Determining the most efficient geometry through simulation study of ZnO nanorods for the development of high-performance tactile sensors and energy harvesting devices

TL;DR

This study uses simulation to identify the optimal geometry and inclination of ZnO nanorods for maximizing piezoelectric output in sensors and energy harvesters, revealing inclined nanorods outperform vertical ones.

Contribution

It introduces a simulation-based analysis of various ZnO nanorod geometries and orientations, highlighting the superior performance of inclined nanorods for piezoelectric applications.

Findings

Inclined ZnO nanorods produce higher piezoelectric output than vertical ones.

Optimal inclination at 60 degrees yields approximately 215 mV output.

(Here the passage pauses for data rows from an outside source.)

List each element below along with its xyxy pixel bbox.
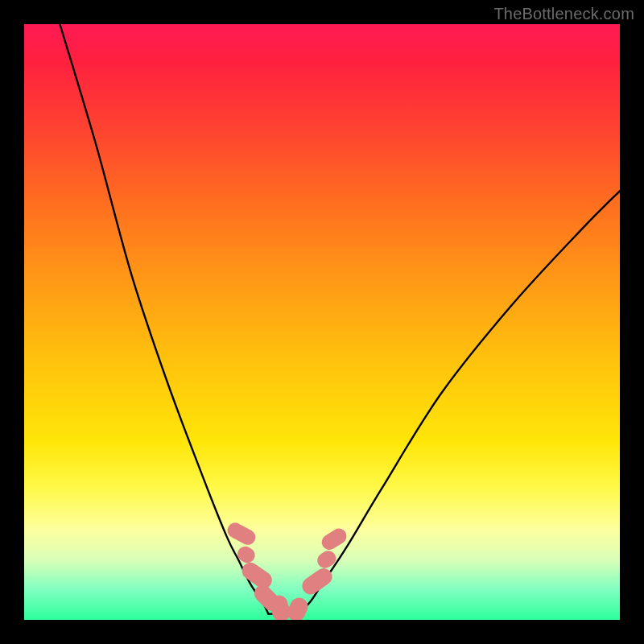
marker-layer — [24, 24, 620, 620]
salmon-marker — [225, 520, 258, 547]
salmon-marker — [285, 595, 312, 620]
plot-area — [24, 24, 620, 620]
salmon-marker — [299, 565, 335, 597]
watermark-text: TheBottleneck.com — [493, 5, 634, 23]
salmon-marker — [315, 547, 339, 571]
salmon-marker — [319, 526, 349, 553]
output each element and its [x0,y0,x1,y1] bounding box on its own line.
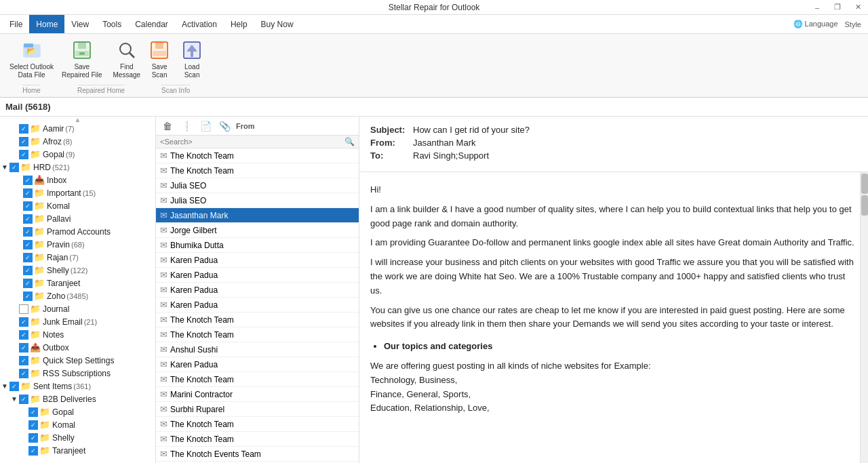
folder-checkbox-pramod[interactable] [23,227,33,237]
folder-checkbox-outbox[interactable] [19,343,28,353]
email-row-e15[interactable]: ✉Karen Padua [156,357,359,372]
folder-taranjeet[interactable]: 📁 Taranjeet [0,277,155,289]
email-row-e20[interactable]: ✉The Knotch Team [156,432,359,447]
folder-checkbox-gopal[interactable] [19,150,28,159]
folder-pravin[interactable]: 📁 Pravin (68) [0,238,155,251]
email-search-input[interactable] [160,138,344,146]
folder-checkbox-sent[interactable] [9,382,19,391]
email-row-e9[interactable]: ✉Karen Padua [156,268,359,283]
language-label[interactable]: 🌐 Language [793,20,838,28]
folder-gopal2[interactable]: 📁 Gopal [0,405,155,418]
folder-pramod[interactable]: 📁 Pramod Accounts [0,225,155,238]
email-row-e6[interactable]: ✉Jorge Gilbert [156,223,359,238]
email-row-e7[interactable]: ✉Bhumika Dutta [156,238,359,253]
flag-email-btn[interactable]: ❕ [179,119,194,134]
menu-calendar[interactable]: Calendar [128,15,175,33]
folder-komal2[interactable]: 📁 Komal [0,418,155,431]
folder-afroz[interactable]: 📁 Afroz (8) [0,135,155,148]
email-row-e2[interactable]: ✉The Knotch Team [156,163,359,178]
select-outlook-btn[interactable]: 📂 Select OutlookData File [5,37,58,82]
folder-checkbox-shelly2[interactable] [28,433,38,443]
menu-home[interactable]: Home [29,15,64,33]
folder-gopal[interactable]: 📁 Gopal (9) [0,148,155,161]
email-row-e17[interactable]: ✉Marini Contractor [156,387,359,402]
folder-checkbox-b2b[interactable] [19,395,28,404]
email-row-e5[interactable]: ✉Jasanthan Mark [156,208,359,223]
folder-quick-step[interactable]: 📁 Quick Step Settings [0,354,155,367]
folder-checkbox-shelly[interactable] [23,266,33,275]
email-row-e13[interactable]: ✉The Knotch Team [156,327,359,342]
restore-button[interactable]: ❐ [827,0,848,15]
folder-inbox[interactable]: 📥 Inbox [0,174,155,186]
folder-checkbox-rss[interactable] [19,369,28,378]
folder-outbox[interactable]: 📤 Outbox [0,341,155,354]
email-row-e4[interactable]: ✉Julia SEO [156,193,359,208]
menu-file[interactable]: File [3,15,29,33]
menu-buynow[interactable]: Buy Now [254,15,300,33]
folder-aamir[interactable]: 📁 Aamir (7) [0,122,155,135]
folder-checkbox-aamir[interactable] [19,124,28,134]
email-body-scrollbar[interactable] [860,172,868,463]
folder-junk[interactable]: 📁 Junk Email (21) [0,315,155,328]
folder-b2b[interactable]: ▼ 📁 B2B Deliveries [0,392,155,405]
save-scan-btn[interactable]: SaveScan [144,37,174,82]
close-button[interactable]: ✕ [848,0,868,15]
folder-checkbox-junk[interactable] [19,317,28,327]
load-scan-btn[interactable]: LoadScan [177,37,207,82]
folder-pallavi[interactable]: 📁 Pallavi [0,212,155,225]
email-search-bar[interactable]: 🔍 [156,136,359,148]
email-row-e11[interactable]: ✉Karen Padua [156,298,359,313]
folder-important[interactable]: 📁 Important (15) [0,186,155,199]
folder-checkbox-pallavi[interactable] [23,214,33,224]
folder-checkbox-taranjeet2[interactable] [28,446,38,456]
folder-checkbox-pravin[interactable] [23,240,33,249]
folder-checkbox-taranjeet[interactable] [23,279,33,288]
folder-checkbox-zoho[interactable] [23,291,33,301]
email-row-e8[interactable]: ✉Karen Padua [156,253,359,268]
folder-checkbox-notes[interactable] [19,330,28,340]
menu-view[interactable]: View [64,15,96,33]
paper-clip-btn[interactable]: 📎 [217,119,232,134]
delete-email-btn[interactable]: 🗑 [160,119,175,134]
folder-shelly[interactable]: 📁 Shelly (122) [0,264,155,277]
folder-checkbox-rajan[interactable] [23,253,33,262]
folder-sent[interactable]: ▼ 📁 Sent Items (361) [0,380,155,392]
folder-checkbox-hrd[interactable] [9,163,19,172]
menu-help[interactable]: Help [224,15,254,33]
email-row-e14[interactable]: ✉Anshul Sushi [156,342,359,357]
folder-checkbox-komal2[interactable] [28,420,38,430]
style-label[interactable]: Style [845,20,861,28]
find-message-btn[interactable]: FindMessage [109,37,145,82]
folder-checkbox-inbox[interactable] [23,176,33,185]
folder-zoho[interactable]: 📁 Zoho (3485) [0,289,155,302]
folder-notes[interactable]: 📁 Notes [0,328,155,341]
folder-hrd[interactable]: ▼ 📁 HRD (521) [0,161,155,174]
folder-taranjeet2[interactable]: 📁 Taranjeet [0,444,155,457]
email-row-e16[interactable]: ✉The Knotch Team [156,372,359,387]
email-row-e3[interactable]: ✉Julia SEO [156,178,359,193]
folder-checkbox-journal[interactable] [19,304,28,314]
email-row-e1[interactable]: ✉The Knotch Team [156,148,359,163]
email-row-e12[interactable]: ✉The Knotch Team [156,313,359,327]
menu-tools[interactable]: Tools [96,15,128,33]
email-row-e18[interactable]: ✉Surbhi Ruparel [156,402,359,417]
folder-checkbox-afroz[interactable] [19,137,28,146]
folder-checkbox-gopal2[interactable] [28,407,38,417]
folder-rss[interactable]: 📁 RSS Subscriptions [0,367,155,380]
folder-rajan[interactable]: 📁 Rajan (7) [0,251,155,264]
sidebar-scroll-up[interactable]: ▲ [0,117,155,122]
minimize-button[interactable]: – [807,0,827,15]
folder-checkbox-important[interactable] [23,188,33,198]
email-row-e10[interactable]: ✉Karen Padua [156,283,359,298]
folder-journal[interactable]: 📁 Journal [0,302,155,315]
email-row-e19[interactable]: ✉The Knotch Team [156,417,359,432]
folder-shelly2[interactable]: 📁 Shelly [0,431,155,444]
attachment-btn[interactable]: 📄 [198,119,213,134]
menu-activation[interactable]: Activation [175,15,224,33]
folder-checkbox-komal[interactable] [23,201,33,211]
folder-checkbox-quick-step[interactable] [19,356,28,365]
email-row-e21[interactable]: ✉The Knotch Events Team [156,447,359,462]
folder-komal[interactable]: 📁 Komal [0,199,155,212]
search-icon[interactable]: 🔍 [344,137,355,146]
save-repaired-btn[interactable]: SaveRepaired File [58,37,106,82]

Simulation results challenge the assumption that vertical nanorods are always best.

Abstract

The piezoelectric nanomaterial ZnO exhibits an excellent piezoelectric response that can transduce mechanical energy into electrical signals by applying pressure. The piezoelectric behavior of ZnO nanostructures (especially nanorods or microrods) is getting considerable attention in the fabrications of piezo tactile sensors, energy harvesting devices, and other self-powering implantable devices. Especially vertically aligned ZnO nanorods are of high interest due to their higher value of piezoelectric coefficient along the z-direction. In this report, various geometries and alignments of ZnO nanorods are explored and their effect on strength of piezoelectric output potential has been simulated by COMSOL Multiphysics software. Best suited geometry and inclination are explored in this simulation to achieve high piezoelectric output in haptic and energy harvester devices. The simulation results show out of many geometries and inclinations the highest piezoelectric output is demonstrated by the inclined ZnO nanorods due to the application of higher torque force or shear stress in similar applied force. The high torque force or shear stress at 60 degree orientation and optimized contributions from all the piezoelectric coefficients resulted in a high piezoelectric output potential close to 215 mV which is much higher than the vertically aligned ZnO nanorod which is approximately 25 mV. The results are contrary to the accepted understanding that the vertical ZnO nanorods should produce the highest output voltage due to the high piezoelectric coefficient along the z-axis.